En este post hablaremos de los efectos y riesgos del consumo de tabaco en la piel. Fumar es altamente adictivo y conlleva muchos riesgos en la salud. Aparte de los más conocidos como el cáncer pulmonar, el tabaco afecta prácticamente  todos los órganos y la piel no queda exenta.

Los principales efectos de la nicotina en la piel son:

  • Disminución del  riego sanguíneo.
  • Disminución de la inmunidad.
  • Aumento de inflamación.
  • Quemaduras por calor.
  • Ruptura de las fibras elásticas que son las que le dan el aspecto terso a la piel (elastosis).

Estos efectos moleculares se traducen  en la piel en daños  a corto plazo como:

  • Manchas en los dientes.
  • Piel amarillenta.
  • Lengua velluda (si, tal como lo leen una lengua negra y con vellos).

Y también efectos permanentes en el largo plazo:

  • Arrugas perioculares (patas de gallo) y periorales (como código de barras).
  • Piel seca y áspera
  • Cambios de coloración de la piel: grisáceo, amarillento y aparición de vasos sanguíneos o telangiectasias.
  • Ojeras, bolsas infraorbitarias y flacidez de la piel.
  • Disminución de la vitamina A y menor hidratación de la piel.

Todos estos efectos hacen que los fumadores a los 40 años tengan una piel con aspecto físico e histológico equivalente a 70 años (esto es evidencia científica, no mi opinión personal).

  • Empeoramiento de la cicatrización con mayor riesgo de infecciones y persistencia de úlceras en las piernas.
  • Infecciones: bacterianas en heridas, por hongos en la mucosa oral y virales como verrugas genitales.
  • Duplicación del riesgo de cáncer de piel espinocelular, cáncer oral y cáncer de labio.
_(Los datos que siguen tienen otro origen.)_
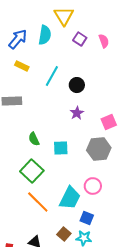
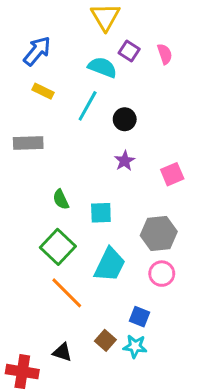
cyan semicircle: (45, 35) -> (102, 67), moved, turned -78
gray hexagon: (99, 149) -> (159, 234), moved
pink circle: (93, 186) -> (162, 274), moved
cyan trapezoid: (70, 198) -> (110, 265), moved

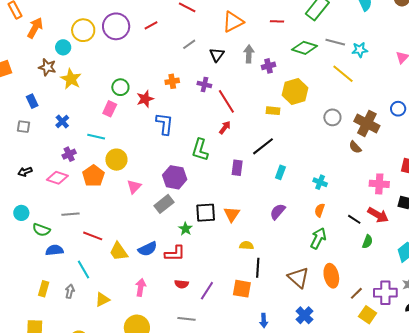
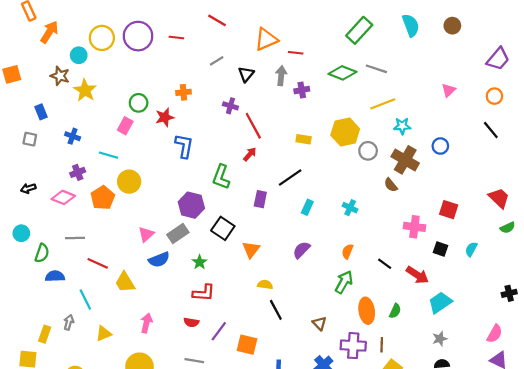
red line: (277, 21) -> (296, 53), moved
red line: (151, 25) -> (176, 37), turned 32
cyan star: (360, 50) -> (402, 126), moved
yellow line: (343, 74) -> (383, 104), turned -65
orange cross: (172, 81) -> (184, 92), moved
yellow hexagon: (295, 91) -> (345, 132), moved
blue cross: (62, 121) -> (73, 136), turned -32
cyan cross: (320, 182) -> (350, 208), moved
pink triangle: (134, 187) -> (146, 234), moved
black square: (206, 213) -> (223, 228), moved, turned 35
red arrow: (378, 215) -> (417, 275), moved
green semicircle: (41, 230) -> (42, 253), turned -96
green semicircle: (367, 242) -> (395, 311), moved
blue semicircle: (148, 249) -> (159, 260), moved
red L-shape: (175, 253) -> (204, 293), moved
black line: (258, 268) -> (276, 310), turned -36
orange ellipse: (331, 276) -> (367, 311), moved
brown triangle: (298, 278) -> (319, 323), size x0.6
yellow rectangle: (44, 289) -> (45, 334), moved
orange square: (242, 289) -> (247, 345), moved
brown line: (356, 293) -> (382, 345), turned -48
purple cross: (385, 293) -> (353, 346), moved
Y por el contrario, dejar de fumar previene las metástasis en el último caso.
  • Empeoramiento de enfermedades dermatológicas como la psoriasis, hidradenitis supurativa, lupus cutáneo y enfermedades vasculares (vasculitis y trombosis).
  • Requerimientos más altos de algunos medicamentos como insulina, antiinflamatorios y otros analgésicos, alcohol y cafeína (este fenómeno se llama tolerancia).

Con este post no quiero parecer  pesada o mandona, pero muchas veces he escuchado cuando recomiendo  dejar de fumar frases como: “pero mi papá fumó toda la vida y nunca le pasó  nada”. Probablemente y gracias a Dios nunca le dio cáncer o un infarto, diagnósticos claramente relacionados a fumar pero no muchas personas reconocen los  efectos cutáneos  como causados por el tabaco también. Espero que este post  sea el empujoncito que les faltaba para emprender la difícil tarea de dejar de fumar. Si ese es su caso, recuerden que no será fácil, es frecuente tener recaídas y puede ser necesario  requerir apoyo de un profesional. ¡¡Pero siempre es beneficioso para la salud dejarlo y nunca es demasiado tarde!! No olviden  consultar  a su dermatólogo.  Un saludo cariñoso, Catalina Andrighetti.